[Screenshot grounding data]
══════════

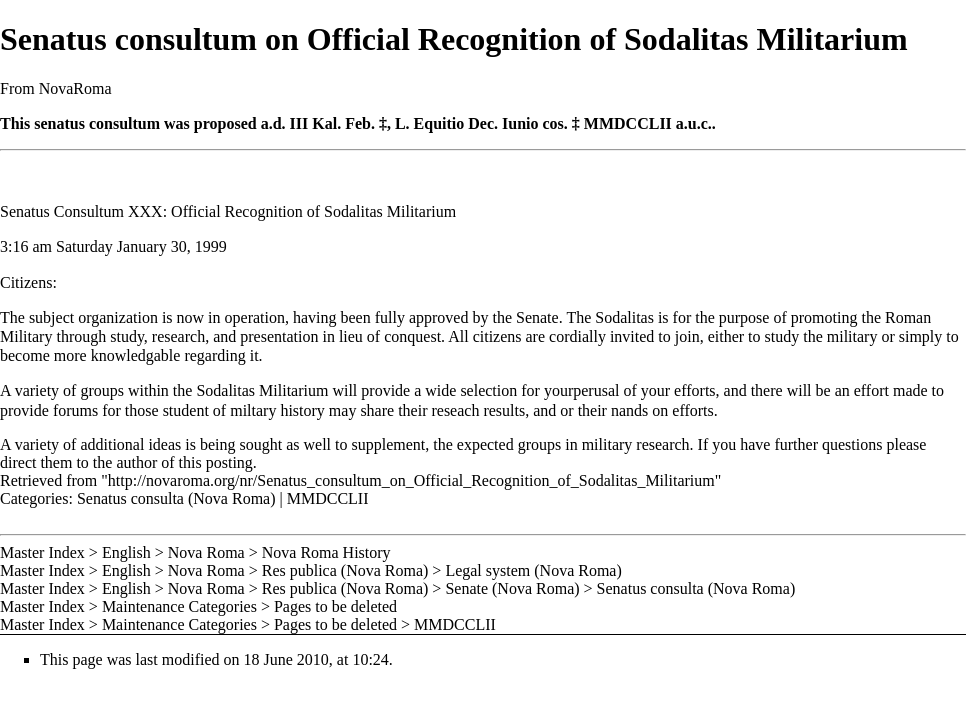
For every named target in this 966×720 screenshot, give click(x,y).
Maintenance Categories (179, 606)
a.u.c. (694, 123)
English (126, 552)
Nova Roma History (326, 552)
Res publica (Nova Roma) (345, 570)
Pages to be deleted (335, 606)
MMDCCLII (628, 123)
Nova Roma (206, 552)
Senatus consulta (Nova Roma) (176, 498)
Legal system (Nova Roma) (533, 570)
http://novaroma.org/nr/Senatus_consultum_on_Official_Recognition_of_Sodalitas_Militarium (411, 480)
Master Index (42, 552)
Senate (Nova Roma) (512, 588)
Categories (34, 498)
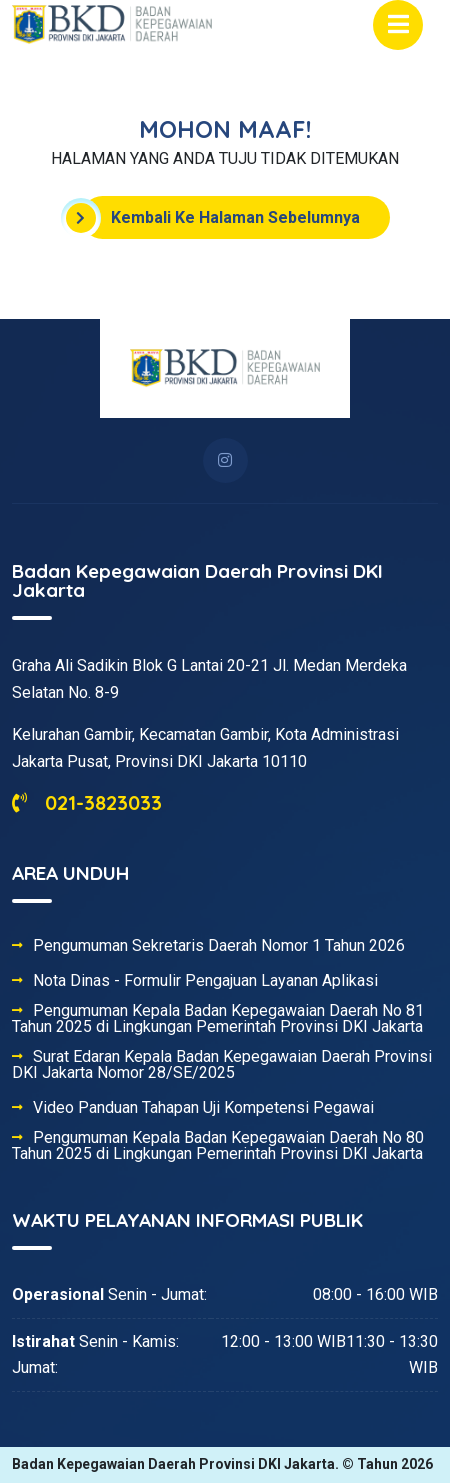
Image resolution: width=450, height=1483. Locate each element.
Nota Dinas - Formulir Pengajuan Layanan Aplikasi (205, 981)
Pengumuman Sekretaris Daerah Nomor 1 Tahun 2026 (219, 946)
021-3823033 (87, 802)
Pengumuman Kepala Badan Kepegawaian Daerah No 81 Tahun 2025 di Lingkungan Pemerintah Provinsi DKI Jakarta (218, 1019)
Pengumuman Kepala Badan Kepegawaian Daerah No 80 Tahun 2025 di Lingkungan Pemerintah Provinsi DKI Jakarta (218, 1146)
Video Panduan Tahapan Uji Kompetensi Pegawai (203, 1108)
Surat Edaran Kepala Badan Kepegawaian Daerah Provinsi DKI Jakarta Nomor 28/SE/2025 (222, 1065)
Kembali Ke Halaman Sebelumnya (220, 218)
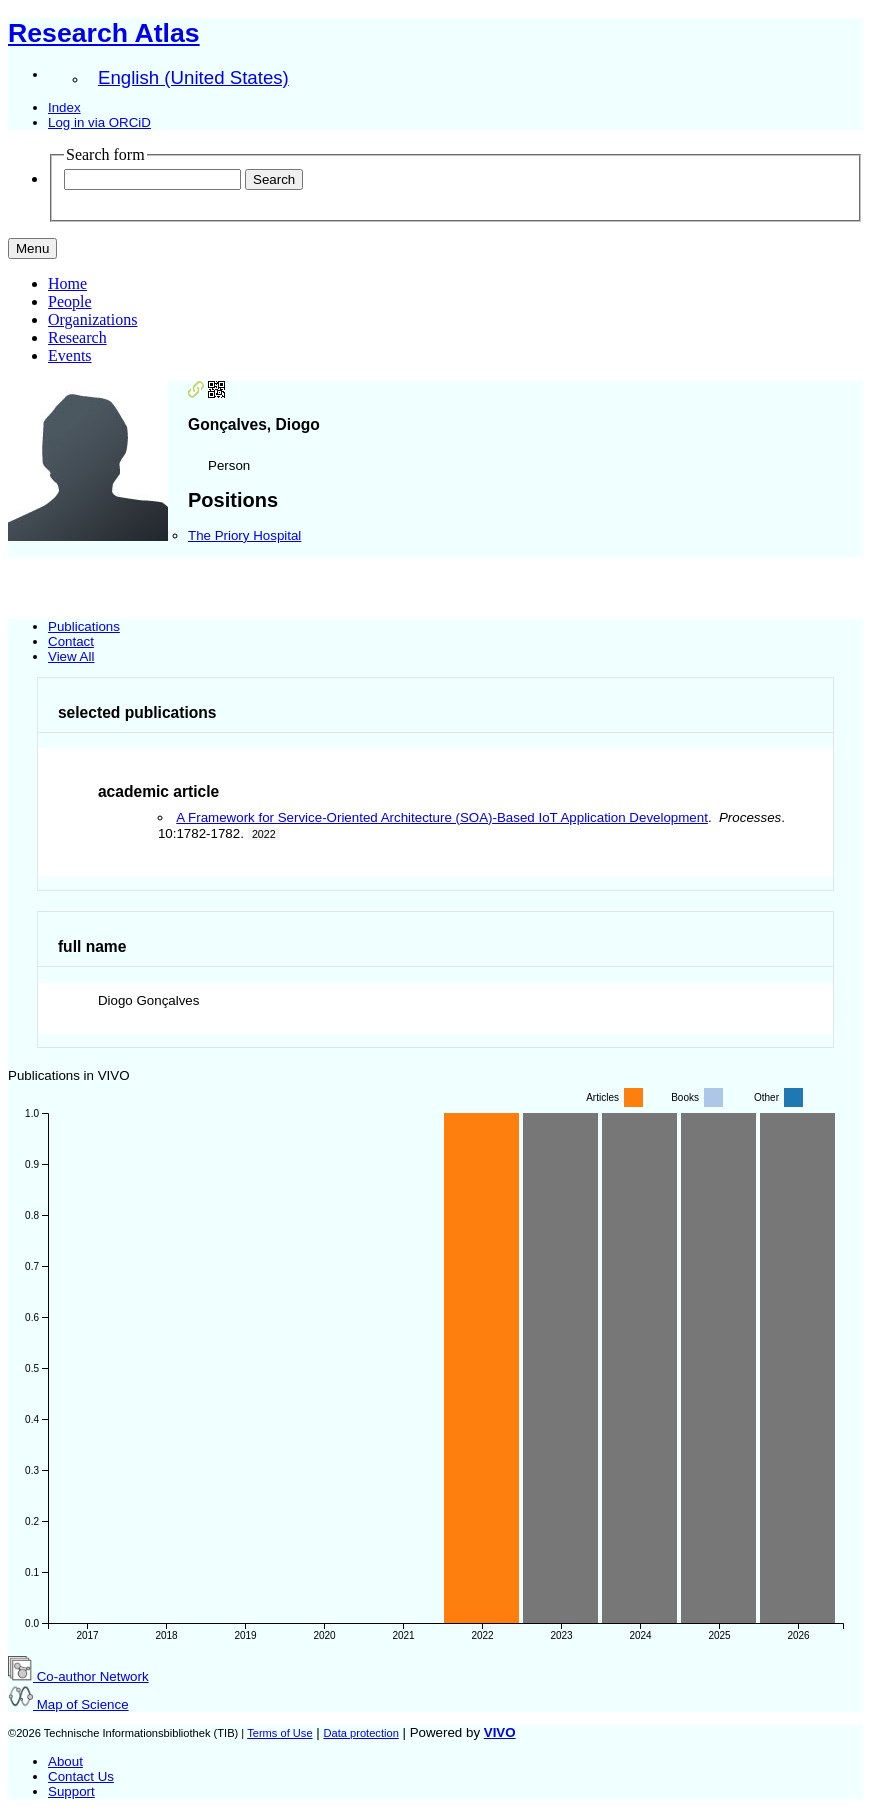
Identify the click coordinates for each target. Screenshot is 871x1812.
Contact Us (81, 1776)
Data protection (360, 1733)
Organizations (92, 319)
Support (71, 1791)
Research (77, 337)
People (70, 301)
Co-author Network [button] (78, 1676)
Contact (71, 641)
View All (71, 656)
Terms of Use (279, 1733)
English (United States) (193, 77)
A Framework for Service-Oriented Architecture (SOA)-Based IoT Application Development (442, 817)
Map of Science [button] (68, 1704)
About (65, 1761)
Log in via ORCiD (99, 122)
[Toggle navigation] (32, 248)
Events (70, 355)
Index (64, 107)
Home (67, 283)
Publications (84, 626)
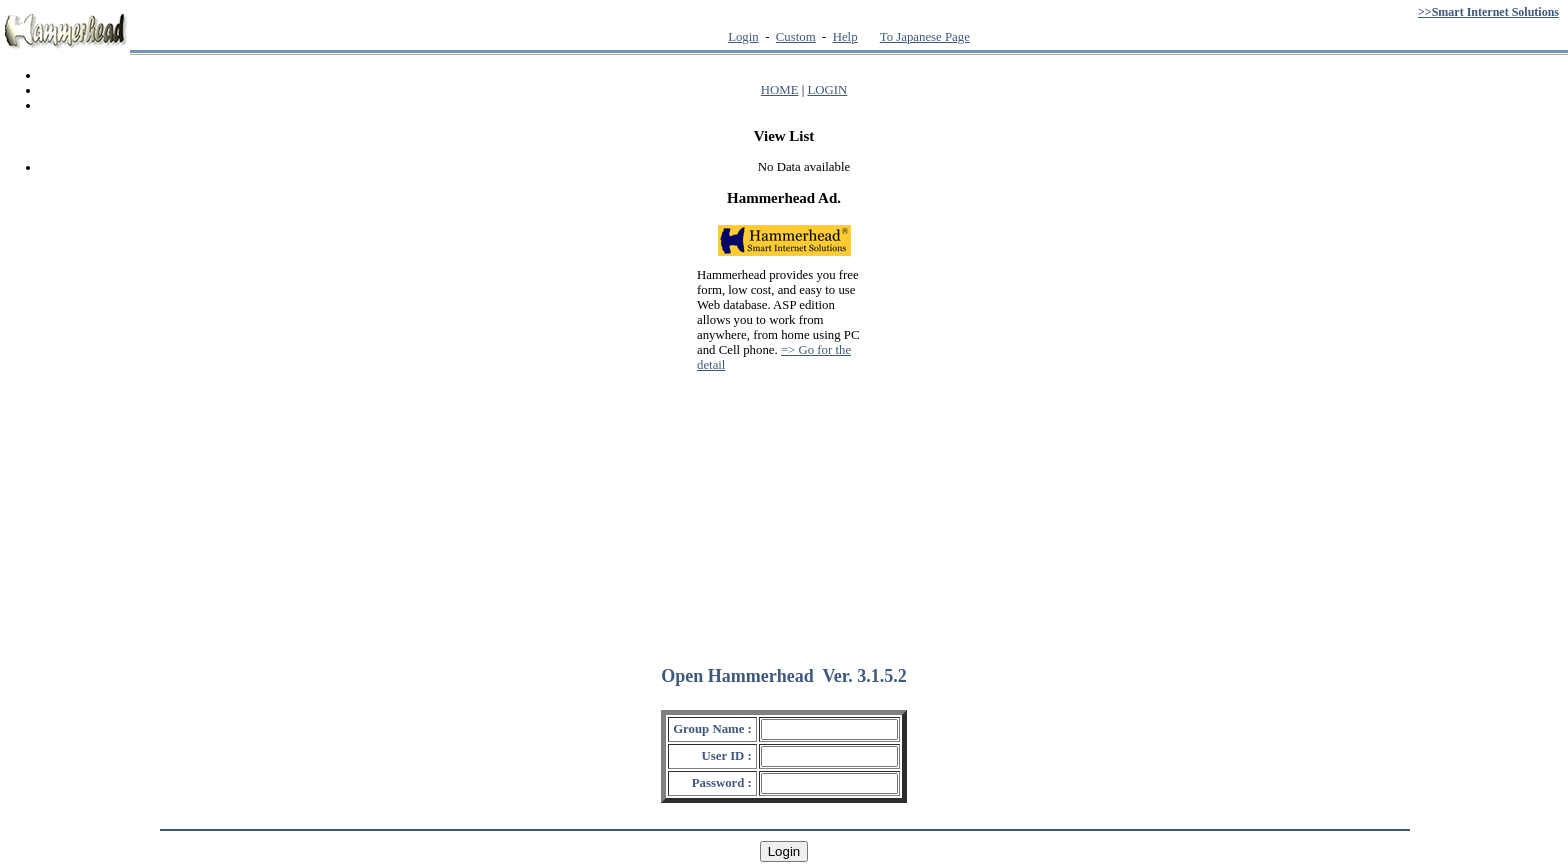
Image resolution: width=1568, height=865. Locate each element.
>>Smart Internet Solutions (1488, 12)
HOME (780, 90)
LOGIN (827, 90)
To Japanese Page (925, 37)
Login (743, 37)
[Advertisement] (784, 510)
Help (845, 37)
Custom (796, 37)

══════════

Exercise goal: Ending at the line with "Surat Edaran Kepala", reproduce exactly the lines that begin at the top of the data, and include no pictures.

Result of the task:
For every named target in this 966×720 screenshot, give click(x,y).
Maintenance Categories (179, 606)
a.u.c. (694, 123)
English (126, 552)
Nova Roma History (326, 552)
Res publica (Nova Roma) (345, 570)
Pages to be deleted (335, 606)
MMDCCLII (628, 123)
Nova Roma (206, 552)
Senatus consulta (Nova Roma) (176, 498)
Legal system (Nova Roma) (533, 570)
http://novaroma.org/nr/Senatus_consultum_on_Official_Recognition_of_Sodalitas_Militarium (411, 480)
Master Index (42, 552)
Senate (Nova Roma) (512, 588)
Categories (34, 498)
Image resolution: width=450, height=1483. Locate each element.
Nota Dinas - Formulir Pengajuan Layanan Aplikasi (205, 981)
Pengumuman Sekretaris Daerah Nomor 1 Tahun 2026 (219, 946)
021-3823033 (87, 802)
Pengumuman Kepala Badan Kepegawaian Daerah No 81 Tahun 2025 di Lingkungan Pemerintah Provinsi DKI Jakarta (218, 1019)
Pengumuman Kepala Badan Kepegawaian Daerah No 80 Tahun 2025 di Lingkungan Pemerintah Provinsi DKI Jakarta (218, 1146)
Video Panduan Tahapan Uji Kompetensi Pegawai (203, 1108)
Surat Edaran Kepala Badan Kepegawaian Daerah Provinsi DKI Jakarta Nomor 28/SE/2025 (222, 1065)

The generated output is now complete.